Barry Llewelyn
- Birth name: Donald Barry Llewelyn
- Date of birth: 6 January 1948 (age 77)
- Place of birth: Ashton-in-Makerfield, Greater Manchester, England
- Height: 6 ft 2 in (189 cm)
- Weight: 16 st 3 lb (103 kg)

Rugby union career
- Position(s): Prop

Amateur team(s)
- Years: Team / Apps / (Points)
- 1968–1970: Newport RFC /  / ()
- –: Carmarthen Athletic /  / ()
- –: Hendy RFC /  / ()
- –: Newbridge RFC /  / ()
- –: Loughborough College /  / ()

International career
- Years: Team / Apps / (Points)
- 1970–1972: Wales / 13 / (3)

= Barry Llewelyn =

Wales international rugby union footballer

Donald Barry Llewelyn (born 6 January 1948) is a retired Welsh rugby union player who gained 13 caps for Wales as a prop between 1970 and 1972.
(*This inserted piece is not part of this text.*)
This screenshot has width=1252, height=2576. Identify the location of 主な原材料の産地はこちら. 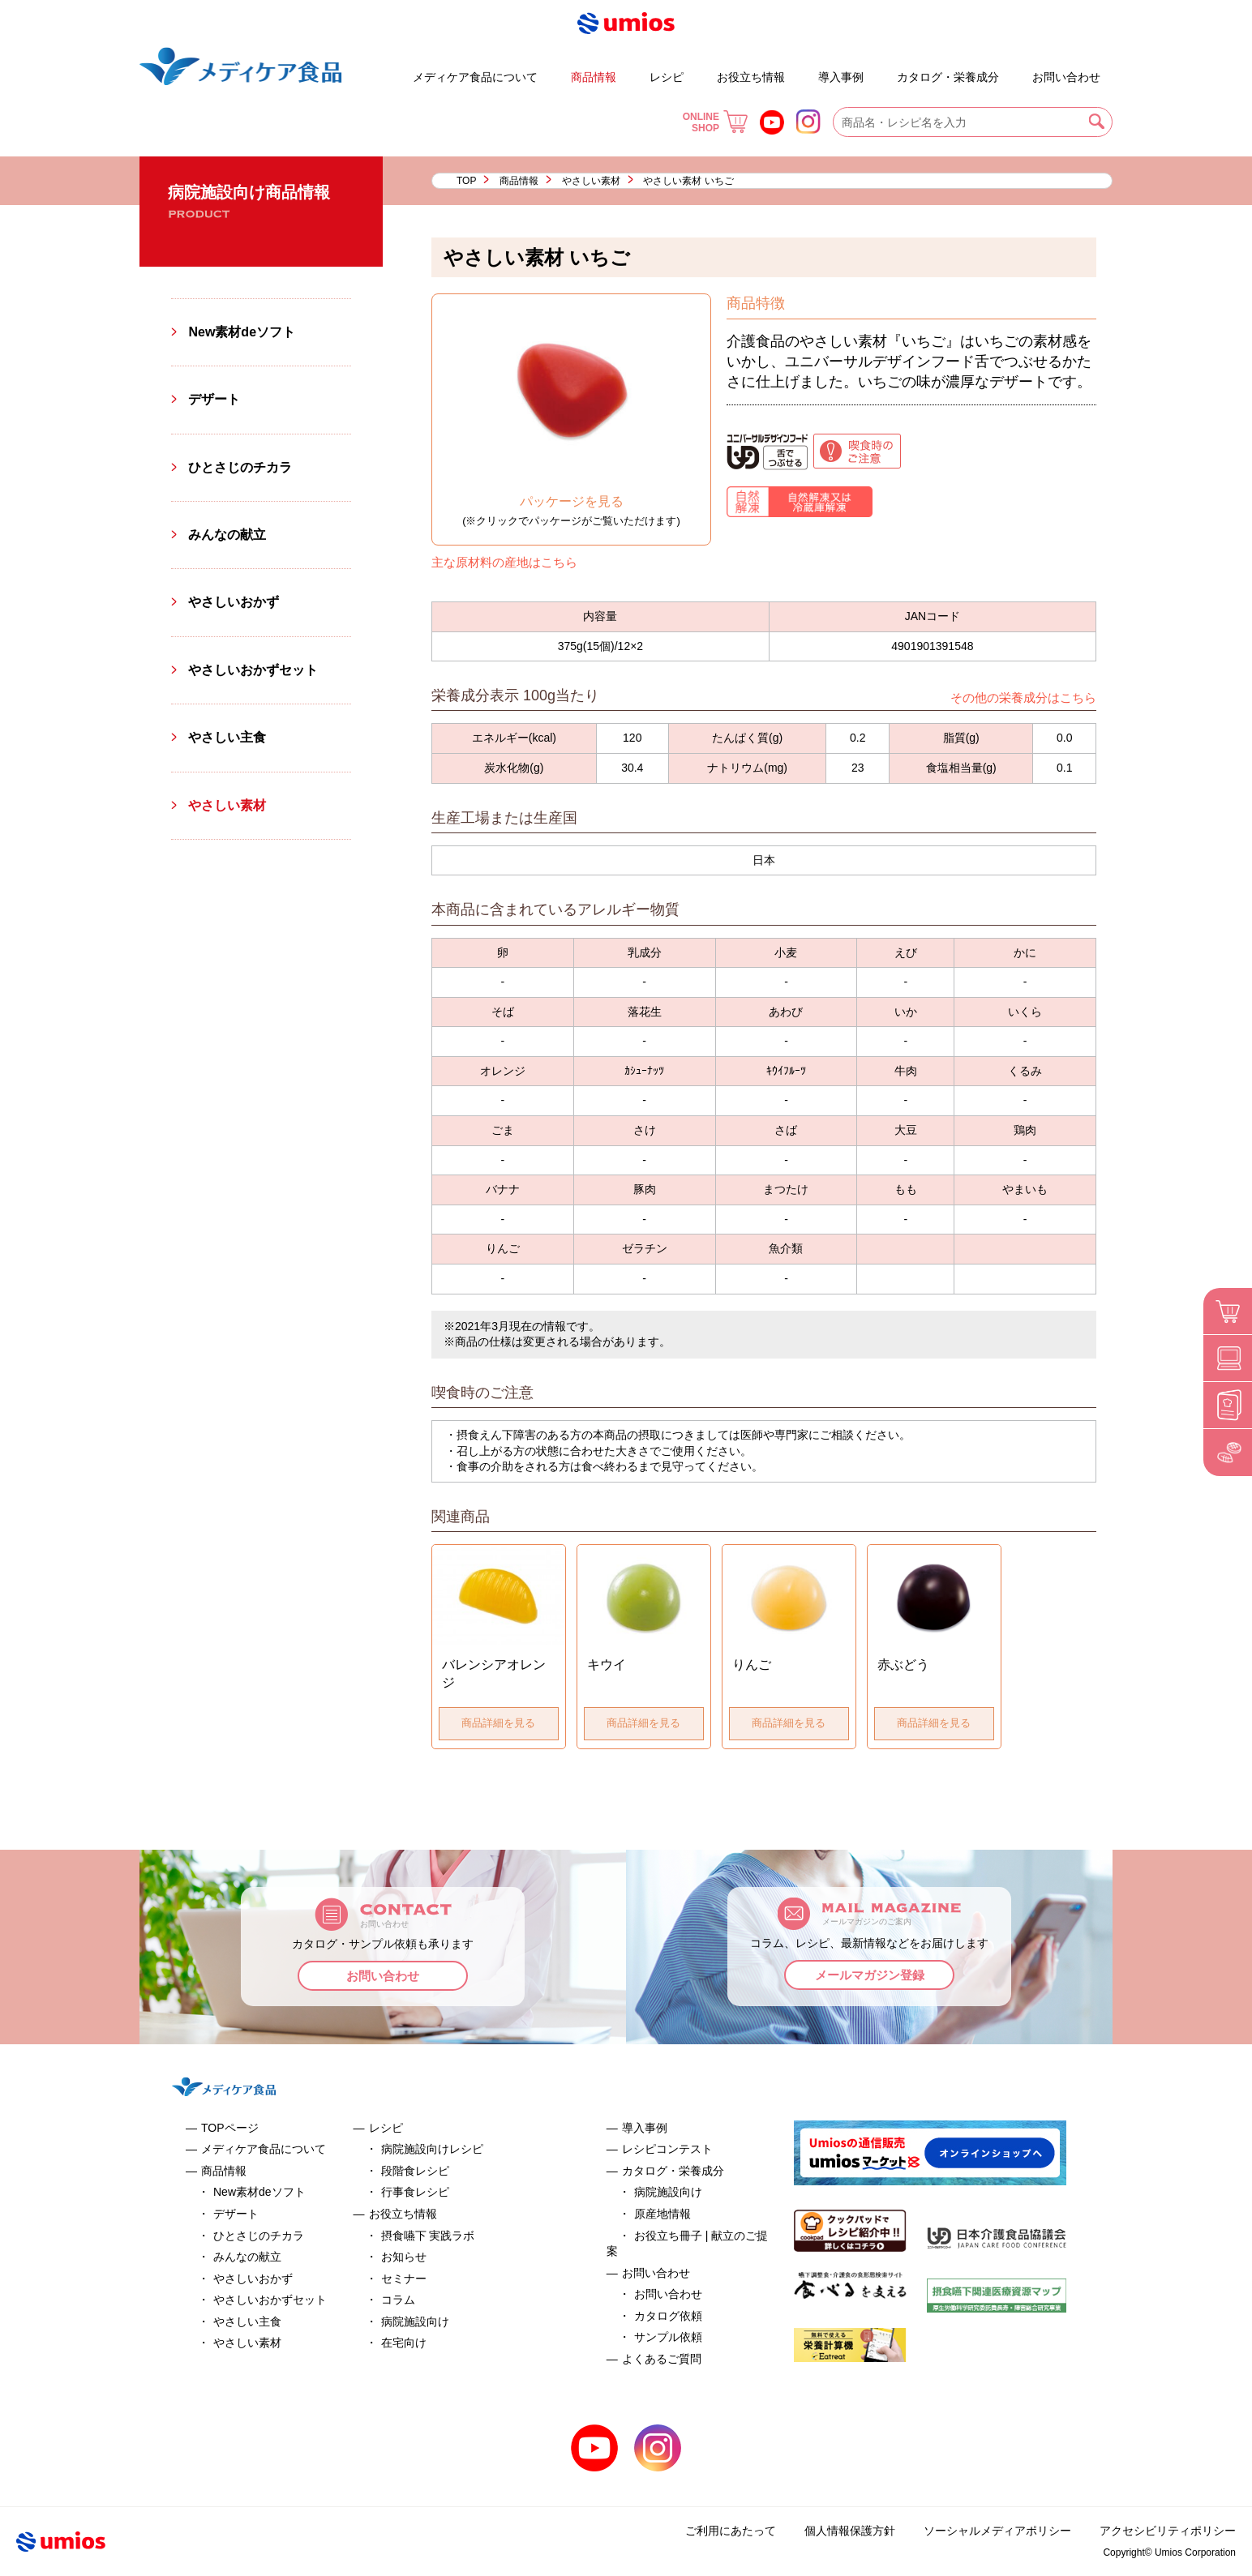 (504, 562).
Barry was born in Ashton, Lancashire and educated at Llanelli Grammar School. He began his first-class rugby union career at Llanelli, and joined Newport RFC in the 1968–69 season while studying at Caerleon College of Education. He made his Newport debut in a 6–5 win at Pontypool on 13 November 1968. He made his Wales debut on 24 January 1970 against South Africa and gained 13 caps in total, 5 with Newport and 8 after he returned to Llanelli in the 1970–71 season. In his two seasons at Newport (1968–69 and 1969/70) he made 39 appearances and scored 6 tries.
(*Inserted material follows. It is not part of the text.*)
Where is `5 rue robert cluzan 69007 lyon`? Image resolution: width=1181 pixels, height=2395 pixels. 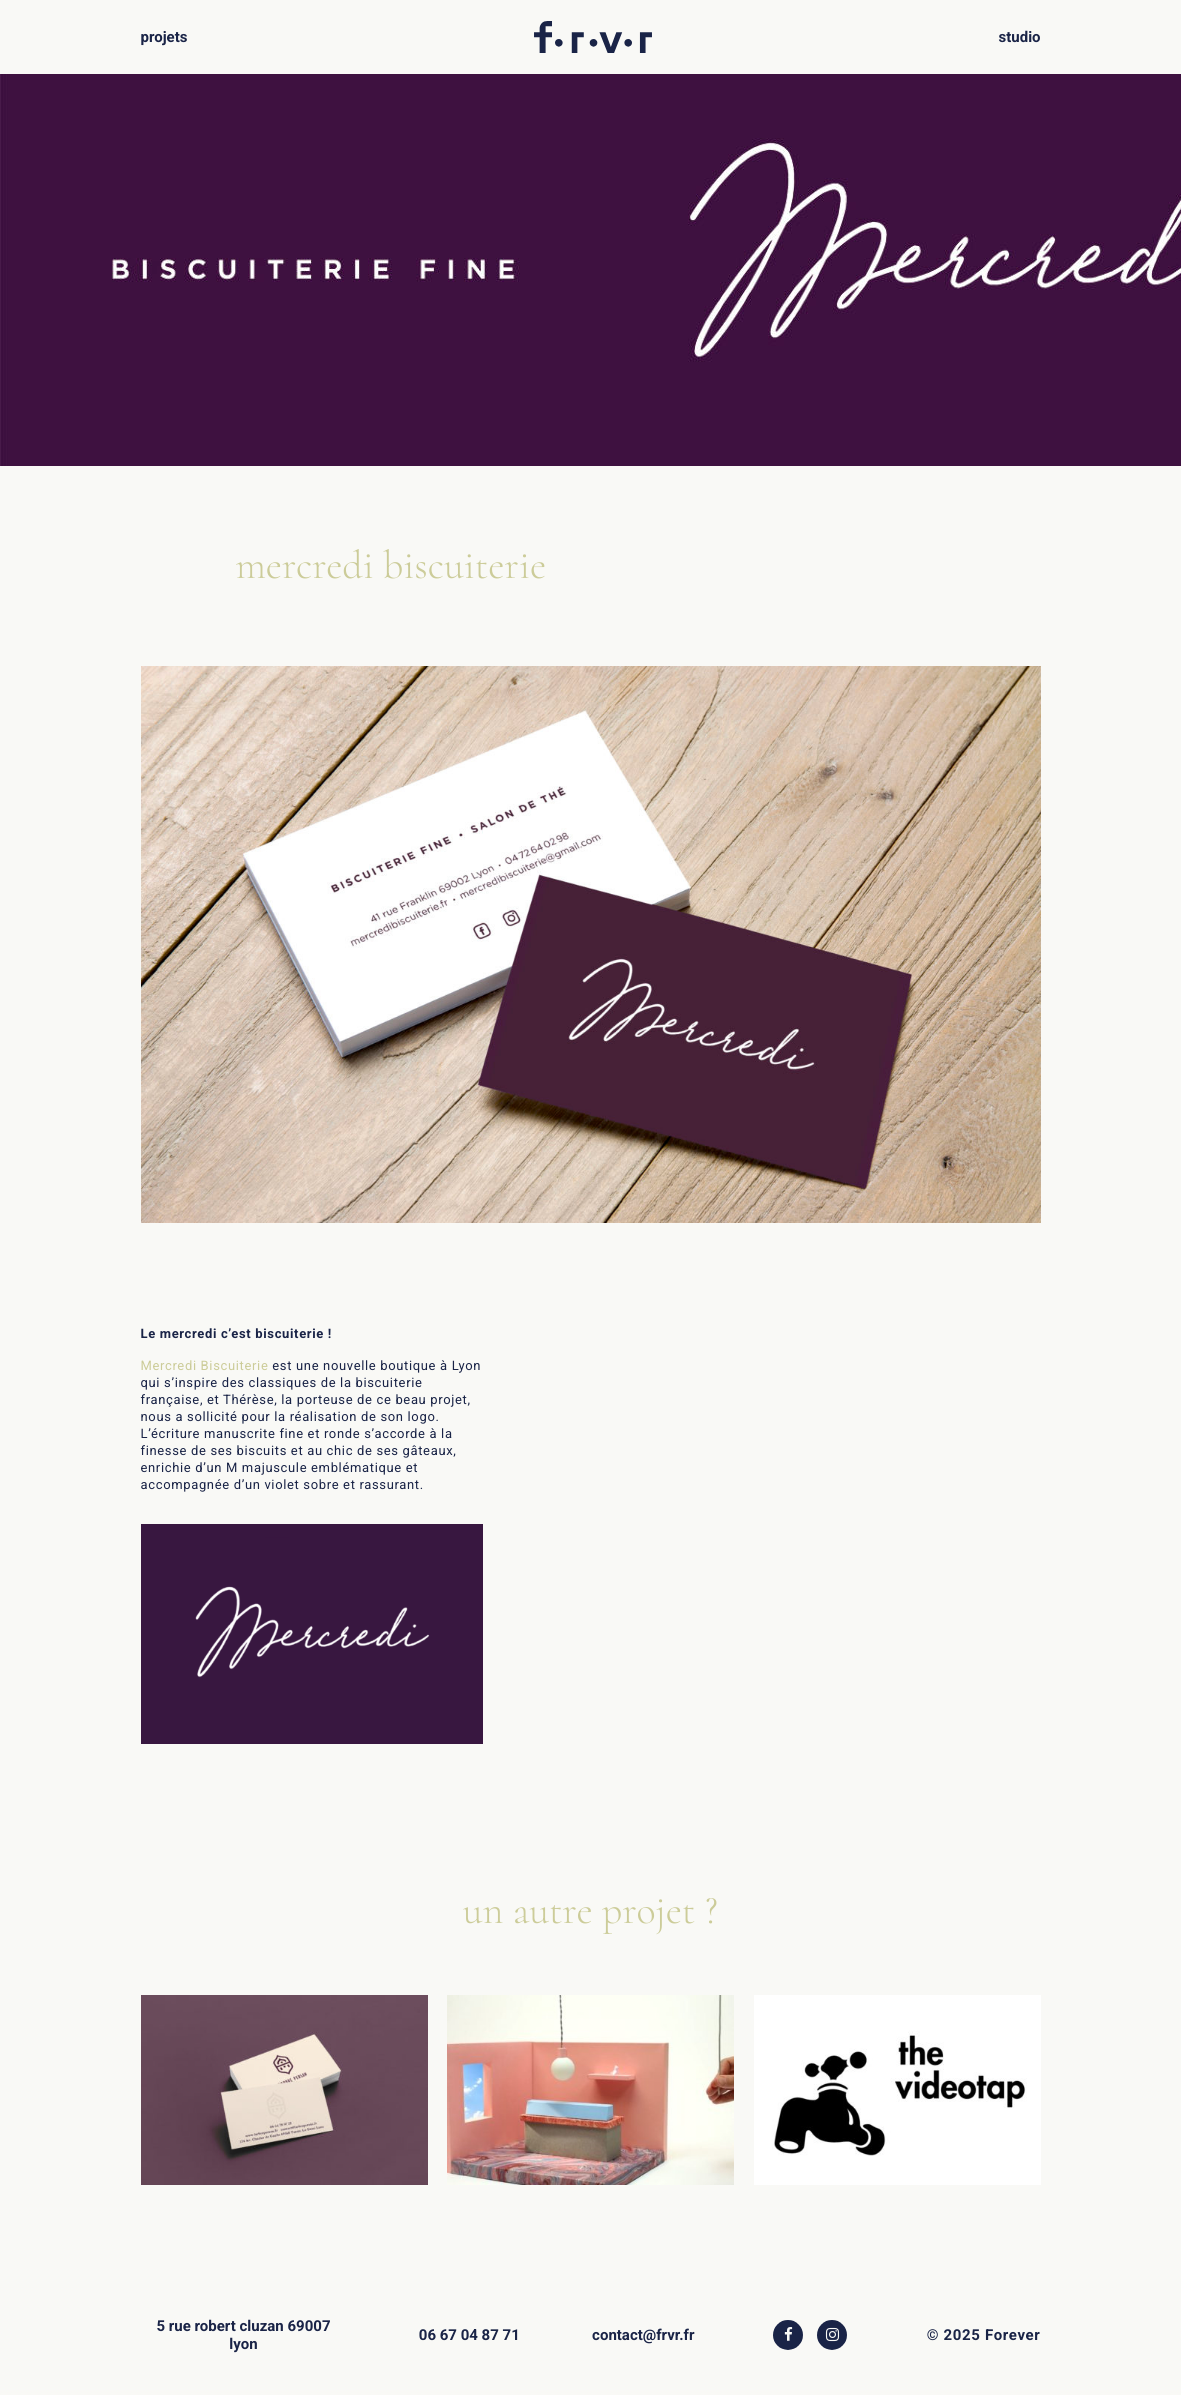 5 rue robert cluzan 69007 lyon is located at coordinates (243, 2335).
Llewelyn also played for Carmarthen Athletic, Hendy, Newbridge, Loughborough College and the Barbarians.

==Wales==
In 1970 he made his debut for Wales against South Africa. He scored his first and only try for Wales against Scotland in 1972. He went on and made 13 consecutive caps until a knee injury in 1972 interrupted his career - he never played for Wales again.